A key feature of a hybrid analog-digital system such as a spiking neural networks is that many analog nodes can process in a distributed and redundant way to reduce noise accumulation (Nahmias et al. 2013a). Recruiting a number of excitable lasers to accomplish the same computation is an effective and simple way of reducing spike error rates. Figure 4a shows a demonstration of a simple four-laser circuit forming synfire chains with connection delays of 135 \(\upmu \)s. Recursion allows the synfire chain to possess hysteric properties. Once the spike pattern is input into the system as excitatory inputs injected simultaneously into the first two lasers, it is continuously passed back and forth between each set of two nodes. The spatiotemporal bit pattern persists after several iterations and is thereby stored in the network as depicted in Fig. 4b.

Fig. 4
figure 4

a Schematic of a four-laser circuit forming synfire chains. b Simulation of the synfire chain circuit

4 Conclusion

We have proposed and simulated a novel excitable laser employing passively Q-switching with a graphene SA for spike processing.
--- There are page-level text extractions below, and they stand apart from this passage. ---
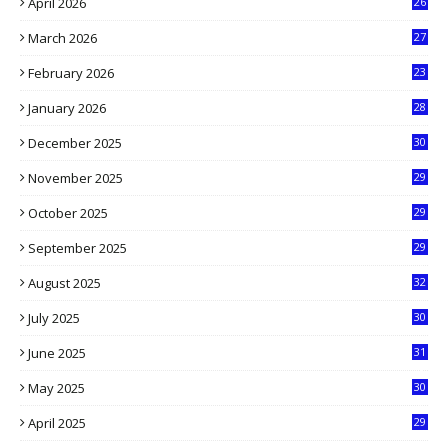
April 2026
26
3
March 2026
27
9
February 2026
23
3
January 2026
28
5
December 2025
30
3
November 2025
29
9
October 2025
29
4
September 2025
29
5
August 2025
32
9
July 2025
30
1
June 2025
31
4
May 2025
30
6
April 2025
29
1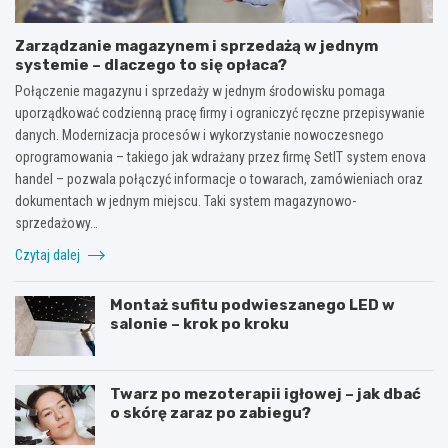
Zarządzanie magazynem i sprzedażą w jednym
systemie – dlaczego to się opłaca?
Połączenie magazynu i sprzedaży w jednym środowisku pomaga
uporządkować codzienną pracę firmy i ograniczyć ręczne przepisywanie
danych. Modernizacja procesów i wykorzystanie nowoczesnego
oprogramowania – takiego jak wdrażany przez firmę SetIT system enova
handel – pozwala połączyć informacje o towarach, zamówieniach oraz
dokumentach w jednym miejscu. Taki system magazynowo-
sprzedażowy…
Czytaj dalej
Montaż sufitu podwieszanego LED w
salonie – krok po kroku
Twarz po mezoterapii igłowej – jak dbać
o skórę zaraz po zabiegu?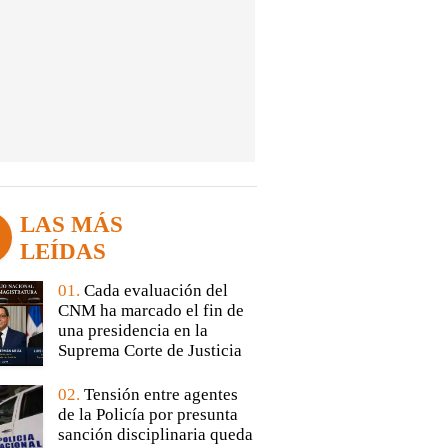
LAS MÁS
LEÍDAS
01.
Cada evaluación del
CNM ha marcado el fin de
una presidencia en la
Suprema Corte de Justicia
02.
Tensión entre agentes
de la Policía por presunta
sanción disciplinaria queda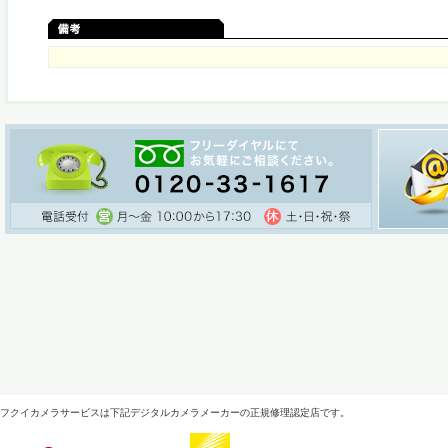
フクイカメラサービスは下記デジタルカメラメーカーの正規修理認定店です。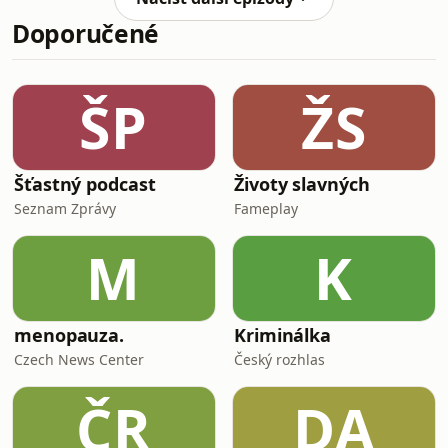
v narovnávání vztahů mezi Čechy a
Doporučené
vyhnanými Němci. I 81 let po válce
však část české politické reprezentace
projevuje nesouhlas a podobnou
nechuť ke smíření jako v uplynulých
ŠP
ŽS
desetiletích. Všechny díly podcastu
Hlasy pamět
Šťastný podcast
Životy slavných
Seznam Zprávy
Fameplay
M
K
menopauza.
Kriminálka
Czech News Center
Český rozhlas
ČR
DA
Such an excitable system has recently been theoretically shown to behave analogously to a spiking neuron (Nahmias et al. 2013a, b), opening up applications for biologically-inspired cortical algorithms for high performance computing and adaptive control. Excitable lasers can also play an important role in pulse thresholding, regeneration, reshaping, and signal integrity for processing (Shastri et al. 2013b; Tait et al. 2013). The potential of excitable lasers to perform temporal logic grants the capacity for complex, ultrafast categorization and decision-making (Tait et al. 2014; Nahmias et al. 2013a). The current fiber-based system, while lacking scalability, is dynamically analogous to much smaller, integrated systems using deposited graphene absorbers. Thus, this model is useful for investigating dynamical properties and non-idealities (i.e. noise accumulation) using this easy-to-handle macroscopic demonstration to test basic network functionality. Ongoing research on graphene microfabrication may soon make it a standard technology accessible in integrated laser platforms. Pairing this technology with synaptic time dependent plasticity—a spike-based learning algorithm recently demonstrated in optics (Fok et al. 2013)—such networks could potentially be useful for applications including sequence learning and spike-pattern cluster analysis.